Read: “Cuomo is not running for president, though his actions suggest otherwise”

There was no mention of the various economic development programs that were supposed to bring upstate back to life but have produced lackluster results. There was no mention of the numerous casinos that litter upstate that are financially flailing.

There was no mention of storing oil trains in the pristine Adirondack Mountains or incinerating trash in the beautiful Finger Lakes. There was no mention that Central New York, the North Country and Western New York have seen decreases in workforce participation while New York City and the Hudson Valley have seen increases.

Yes, Gov. Cuomo and Cynthia Nixon addressed many topics that would certainly have statewide interest. They spent extensive time talking about runaway corruption in the state capitol, the future of healthcare and the prospect of legalizing marijuana, among others. But in running for statewide office, both candidates seemed to neglect those who live in 95 percent of the state’s geography.

Both Cuomo and Nixon were lambasted with criticism for days afterward.
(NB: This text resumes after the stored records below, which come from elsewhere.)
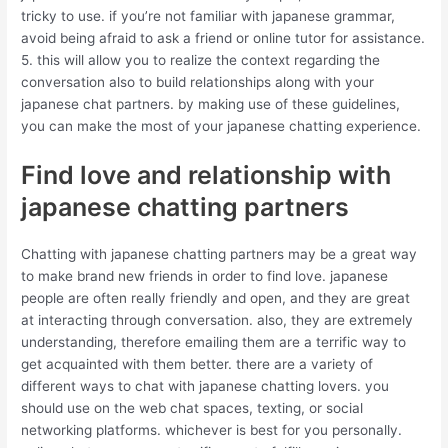
tricky to use. if you’re not familiar with japanese grammar,
avoid being afraid to ask a friend or online tutor for assistance.
5. this will allow you to realize the context regarding the
conversation also to build relationships along with your
japanese chat partners. by making use of these guidelines,
you can make the most of your japanese chatting experience.
Find love and relationship with
japanese chatting partners
Chatting with japanese chatting partners may be a great way
to make brand new friends in order to find love. japanese
people are often really friendly and open, and they are great
at interacting through conversation. also, they are extremely
understanding, therefore emailing them are a terrific way to
get acquainted with them better. there are a variety of
different ways to chat with japanese chatting lovers. you
should use on the web chat spaces, texting, or social
networking platforms. whichever is best for you personally.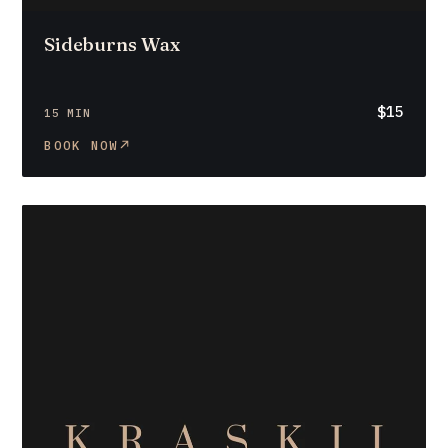
Sideburns Wax
$15
15 MIN
BOOK NOW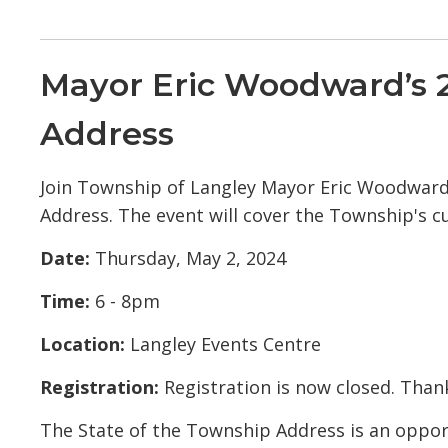
Mayor Eric Woodward’s 2
Address
Join Township of Langley Mayor Eric Woodward 
Address. The event will cover the Township's cu
Date:
Thursday, May 2, 2024
Time:
6 - 8pm
Location:
Langley Events Centre
Registration:
Registration is now closed. Thank
The State of the Township Address is an opp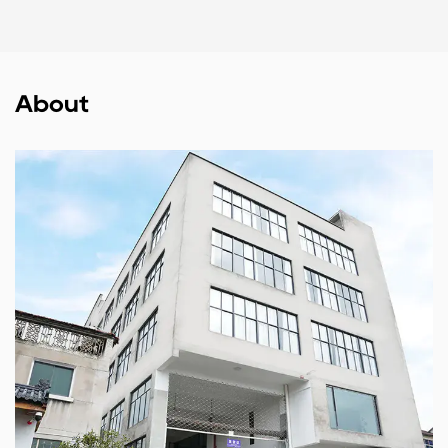
About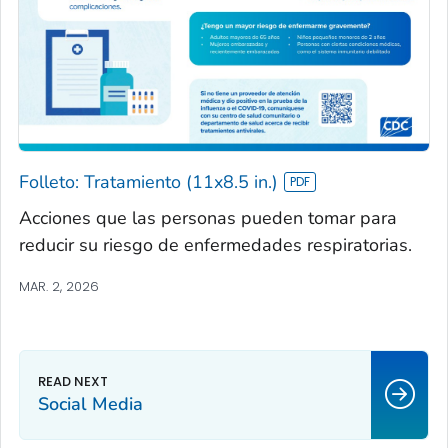
Folleto: Tratamiento (11x8.5 in.)
Acciones que las personas pueden tomar para
reducir su riesgo de enfermedades respiratorias.
MAR. 2, 2026
Social Media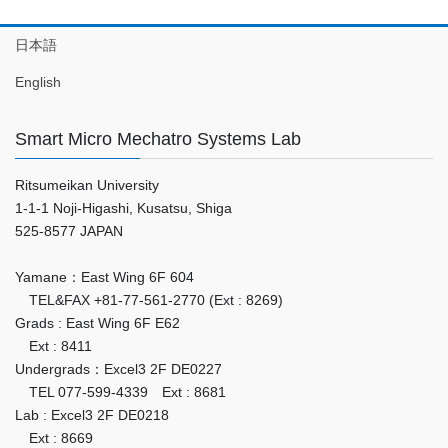
日本語
English
Smart Micro Mechatro Systems Lab
Ritsumeikan University
1-1-1 Noji-Higashi, Kusatsu, Shiga
525-8577 JAPAN
Yamane：East Wing 6F 604
TEL&FAX +81-77-561-2770 (Ext : 8269)
Grads : East Wing 6F E62
Ext : 8411
Undergrads：Excel3 2F DE0227
TEL 077-599-4339 Ext : 8681
Lab : Excel3 2F DE0218
Ext : 8669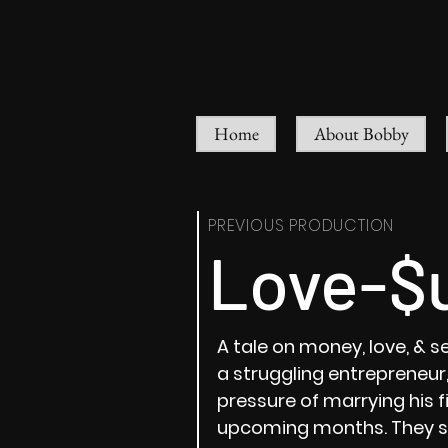
Home
About Bobby
PREVIOUS PRODUCTION
Love-$
A tale on money, love, & se
a struggling entrepreneur, 
pressure of marrying his f
upcoming months. They sh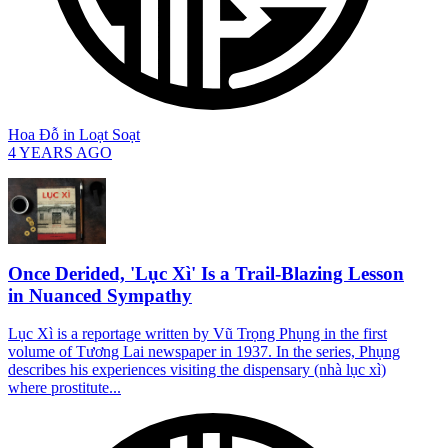
Hoa Đỗ
in
Loạt Soạt
4 YEARS AGO
Once Derided, 'Lục Xì' Is a Trail-Blazing Lesson
in Nuanced Sympathy
Lục Xì is a reportage written by Vũ Trọng Phụng in the first
volume of Tương Lai newspaper in 1937. In the series, Phụng
describes his experiences visiting the dispensary (nhà lục xì)
where prostitute...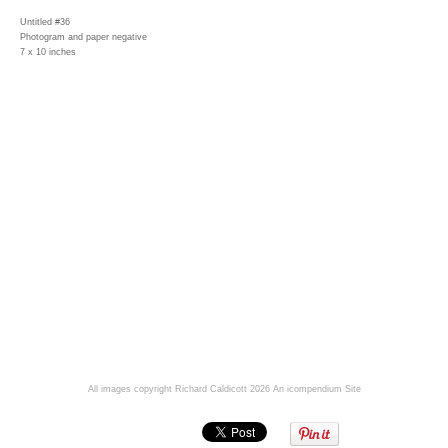
Untitled #36
Photogram and paper negative
7 x 10 inches
All images copyright Richard Caldicott 2026
An icompendium Site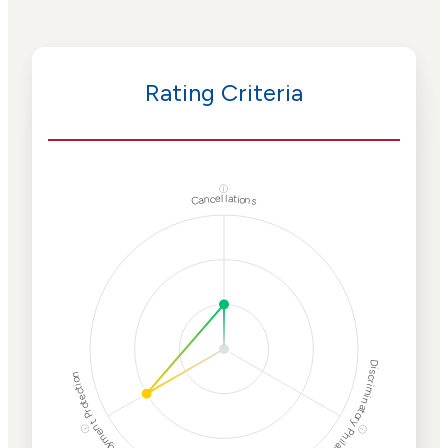
Rating Criteria
ⓘ
Cancellations
Discriminatory Philanthropy
Employment Protection
ⓘ
ⓘ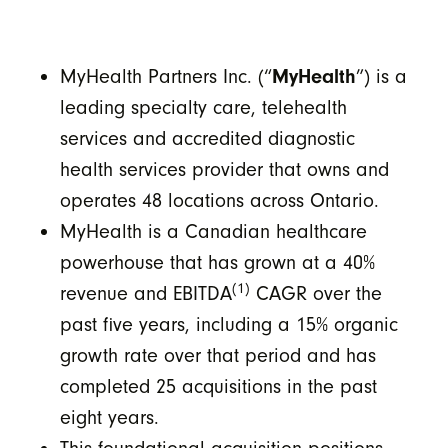
MyHealth Partners Inc. (“
MyHealth
”) is a
leading specialty care, telehealth
services and accredited diagnostic
health services provider that owns and
operates 48 locations across Ontario.
MyHealth is a Canadian healthcare
powerhouse that has grown at a 40%
(1)
revenue and EBITDA
CAGR over the
past five years, including a 15% organic
growth rate over that period and has
completed 25 acquisitions in the past
eight years.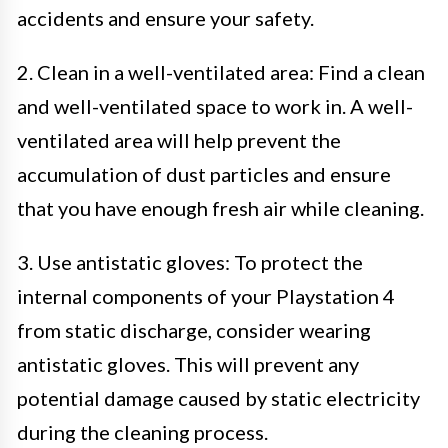
accidents and ensure your safety.
2. Clean in a well-ventilated area: Find a clean
and well-ventilated space to work in. A well-
ventilated area will help prevent the
accumulation of dust particles and ensure
that you have enough fresh air while cleaning.
3. Use antistatic gloves: To protect the
internal components of your Playstation 4
from static discharge, consider wearing
antistatic gloves. This will prevent any
potential damage caused by static electricity
during the cleaning process.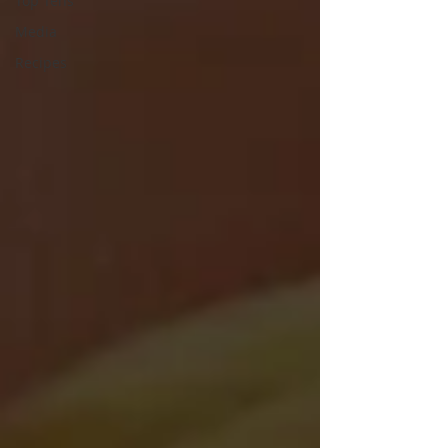
Top Tens
Media
Recipes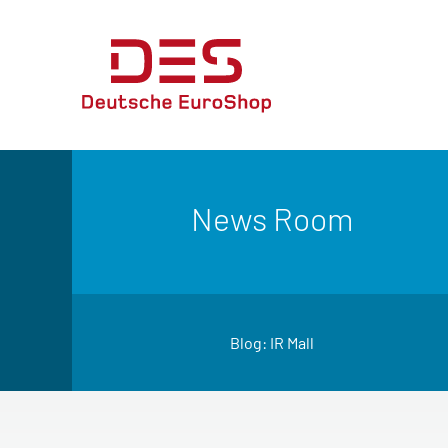
News Room
Blog: IR Mall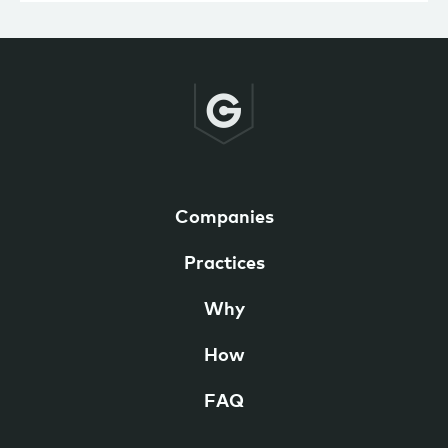
Companies
Practices
Why
How
FAQ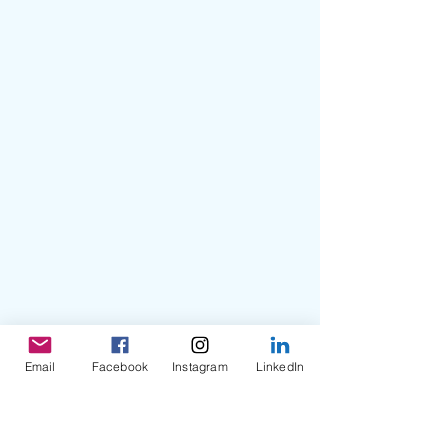
Email
Facebook
Instagram
LinkedIn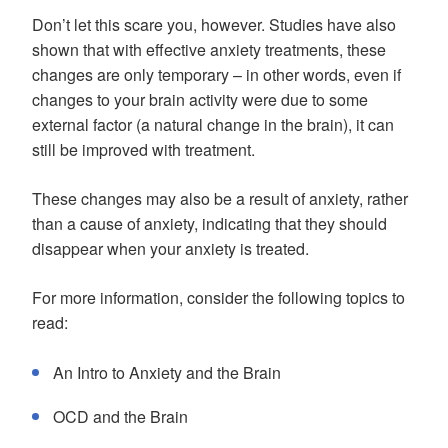
Don’t let this scare you, however. Studies have also
shown that with effective anxiety treatments, these
changes are only temporary – in other words, even if
changes to your brain activity were due to some
external factor (a natural change in the brain), it can
still be improved with treatment.
These changes may also be a result of anxiety, rather
than a cause of anxiety, indicating that they should
disappear when your anxiety is treated.
For more information, consider the following topics to
read:
An Intro to Anxiety and the Brain
OCD and the Brain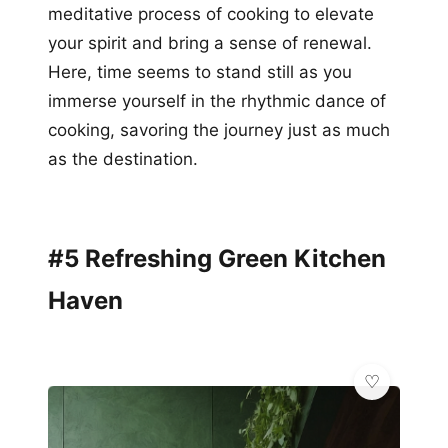
meditative process of cooking to elevate
your spirit and bring a sense of renewal.
Here, time seems to stand still as you
immerse yourself in the rhythmic dance of
cooking, savoring the journey just as much
as the destination.
#5 Refreshing Green Kitchen
Haven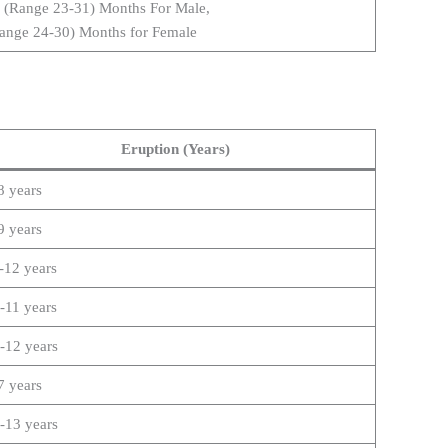
 (Range 23-31) Months For Male,
ange 24-30) Months for Female
Eruption (Years)
8 years
9 years
-12 years
-11 years
-12 years
7 years
-13 years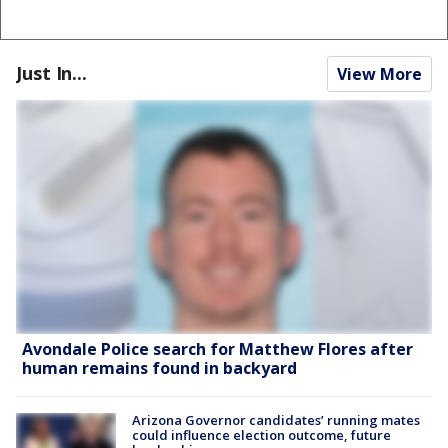
Just In...
View More
Avondale Police search for Matthew Flores after
human remains found in backyard
Arizona Governor candidates’ running mates
could influence election outcome, future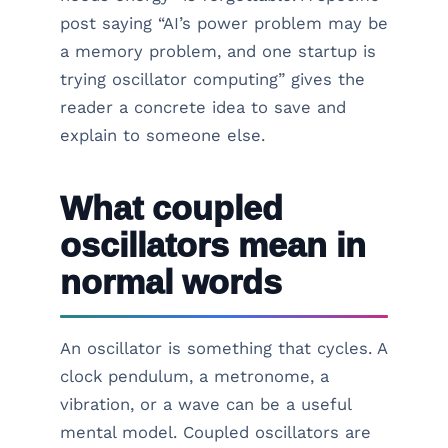
post saying “AI’s power problem may be
a memory problem, and one startup is
trying oscillator computing” gives the
reader a concrete idea to save and
explain to someone else.
What coupled
oscillators mean in
normal words
An oscillator is something that cycles. A
clock pendulum, a metronome, a
vibration, or a wave can be a useful
mental model. Coupled oscillators are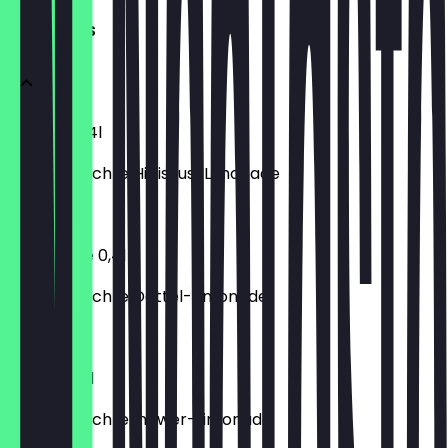
HOMEMADES
Hibiskus 0,4l
Hausgemachte Hibiskus-Limonade
€3.80
Tamarinde 0,4l
Hausgemachte Dattel-Limonade
€3.80
Ingwer 0,4l
Hausgemachte Ingwer-Limonade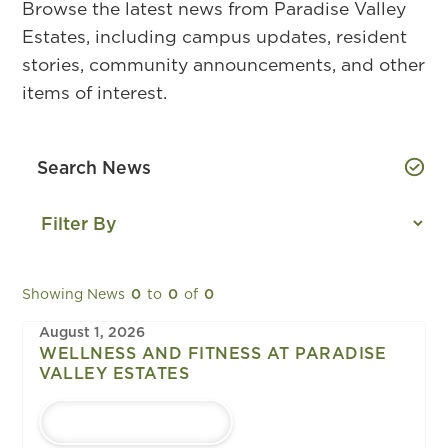
Browse the latest news from Paradise Valley
Estates, including campus updates, resident
stories, community announcements, and other
items of interest.
Showing News
0
to
0
of
0
August 1, 2026
WELLNESS AND FITNESS AT PARADISE
VALLEY ESTATES
LEARN MORE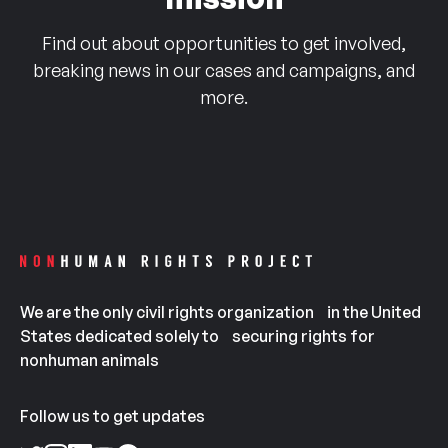
Find out about opportunities to get involved,
breaking news in our cases and campaigns, and
more.
We are the only civil rights organization in the United
States dedicated solely to securing rights for
nonhuman animals
Follow us to get updates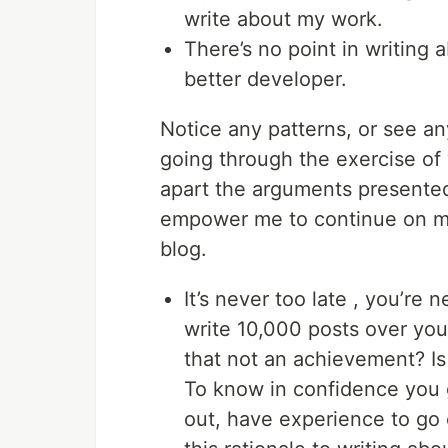
write about my work.
There’s no point in writing
better developer.
Notice any patterns, or see an
going through the exercise of 
apart the arguments presented 
empower me to continue on my 
blog.
It’s never too late , you’re 
write 10,000 posts over your
that not an achievement? Is 
To know in confidence you ga
out, have experience to go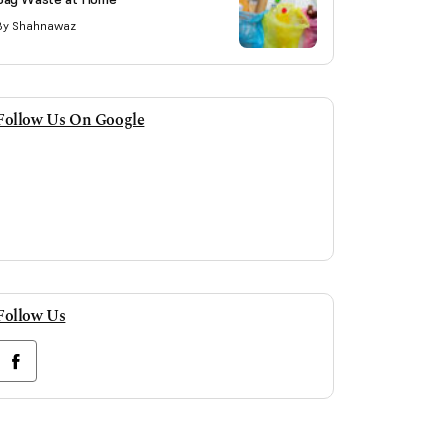
By Shahnawaz
Follow Us On Google
Follow Us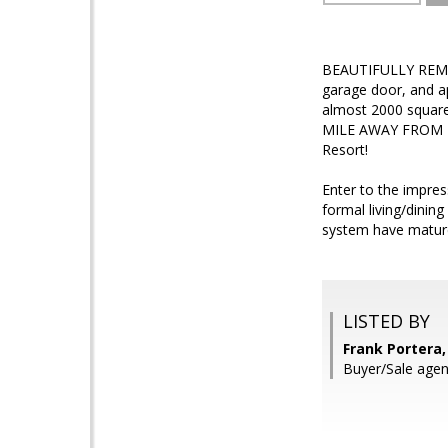
BEAUTIFULLY REMOD
garage door, and ap
almost 2000 squar
MILE AWAY FROM 
Resort!
Enter to the impres
formal living/dinin
system have mature
LISTED BY
Frank Portera
Buyer/Sale agen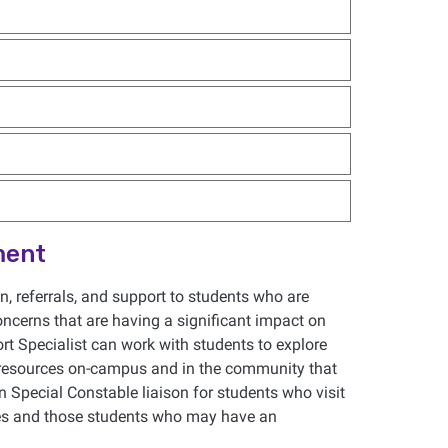
ment
, referrals, and support to students who are
oncerns that are having a significant impact on
t Specialist can work with students to explore
 resources on-campus and in the community that
n Special Constable liaison for students who visit
sues and those students who may have an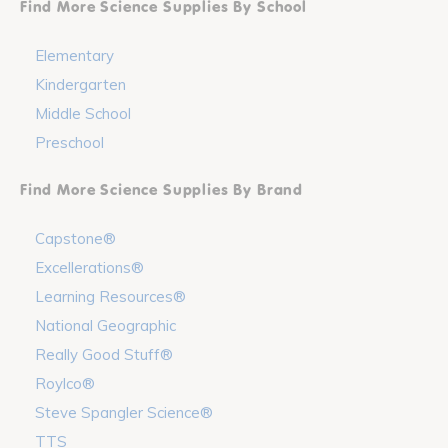
Find More Science Supplies By School
Elementary
Kindergarten
Middle School
Preschool
Find More Science Supplies By Brand
Capstone®
Excellerations®
Learning Resources®
National Geographic
Really Good Stuff®
Roylco®
Steve Spangler Science®
TTS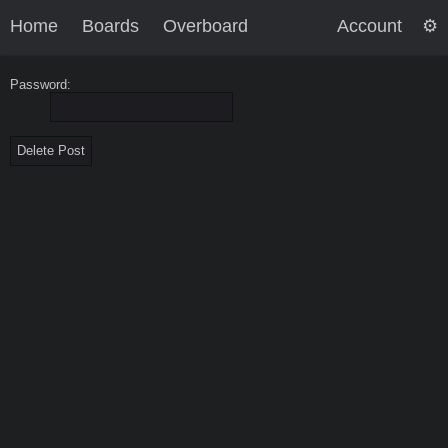
Home
Boards
Overboard
Account
Password: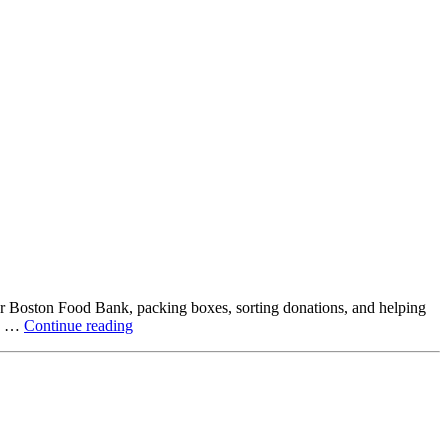
ter Boston Food Bank, packing boxes, sorting donations, and helping
Beyond
ck …
Continue reading
the
Office:
How
Northstar
Employees
Are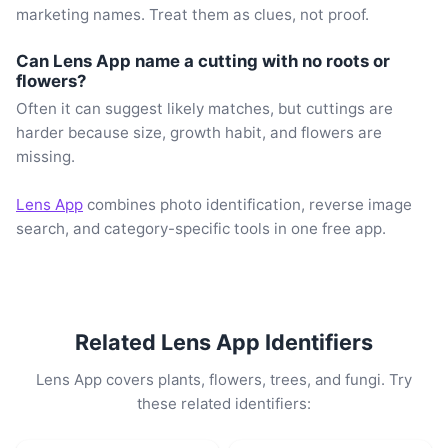
marketing names. Treat them as clues, not proof.
Can Lens App name a cutting with no roots or
flowers?
Often it can suggest likely matches, but cuttings are
harder because size, growth habit, and flowers are
missing.
Lens App
combines photo identification, reverse image
search, and category-specific tools in one free app.
Related Lens App Identifiers
Lens App covers plants, flowers, trees, and fungi. Try
these related identifiers: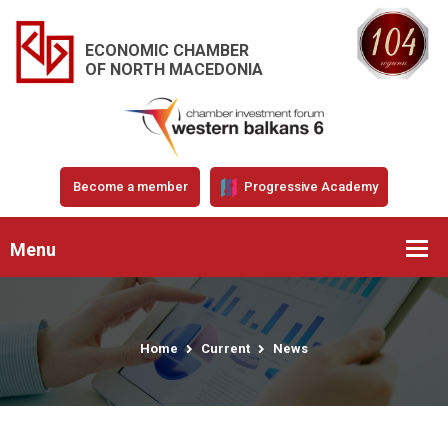
ECONOMIC CHAMBER
OF NORTH MACEDONIA
Become a member
Progressive Academy
Menu
Home
Current
News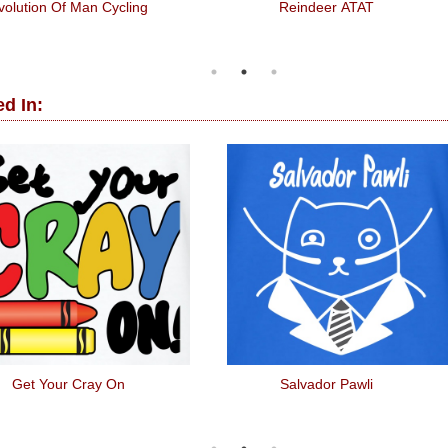
volution Of Man Cycling
Reindeer ATAT
d In:
Get Your Cray On
Salvador Pawli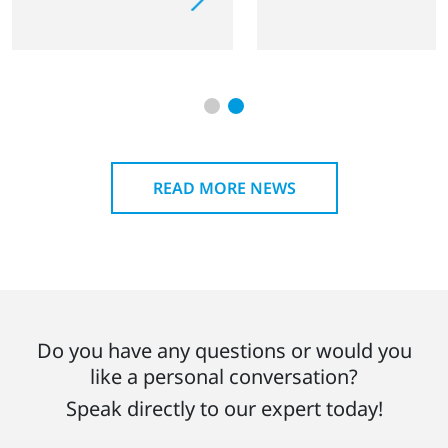
READ MORE NEWS
Do you have any questions or would you
like a personal conversation?
Speak directly to our expert today!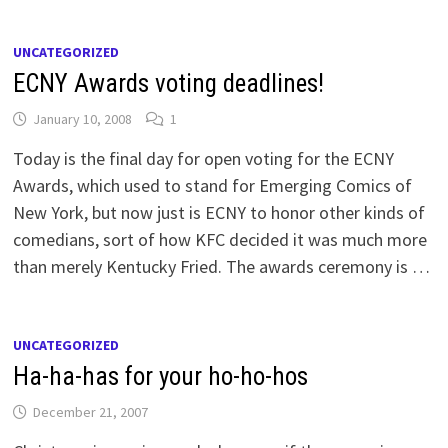
UNCATEGORIZED
ECNY Awards voting deadlines!
January 10, 2008
1
Today is the final day for open voting for the ECNY
Awards, which used to stand for Emerging Comics of
New York, but now just is ECNY to honor other kinds of
comedians, sort of how KFC decided it was much more
than merely Kentucky Fried. The awards ceremony is …
UNCATEGORIZED
Ha-ha-has for your ho-ho-hos
December 21, 2007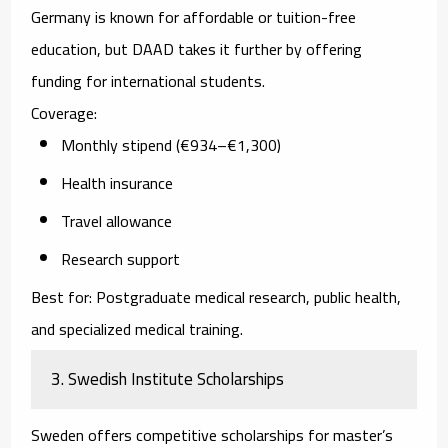
Germany is known for affordable or tuition-free
education, but DAAD takes it further by offering
funding for international students.
Coverage:
Monthly stipend (€934–€1,300)
Health insurance
Travel allowance
Research support
Best for:
Postgraduate medical research, public health,
and specialized medical training.
3. Swedish Institute Scholarships
Sweden offers competitive scholarships for master’s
Former Syracuse Mayor Stephanie Miner, who decided to run for governor as an independent after deciding against challenging Cuomo in a primary, tweeted that she found it “particularly disappointing that the single debate didn’t feature any questions about upstate job creation or the failure of the governor’s economic development programs.”

Some members of the Republican Party even called for a second debate in an upstate location that addresses issues exclusively to upstate. But there is no time remaining before the Sept. 13 primary elections to plan such an operation.

Indeed, you would think both candidates would want to improve their pretty poor popularity or attention that upstate voters have awarded them. In his 2014 re-election, Cuomo only won a handful of counties in the entire upstate region. And a July poll from Siena College found the Republican gubernatorial nominee, Marc Molinaro, was leading Cuomo by six points in a hypothetical matchup.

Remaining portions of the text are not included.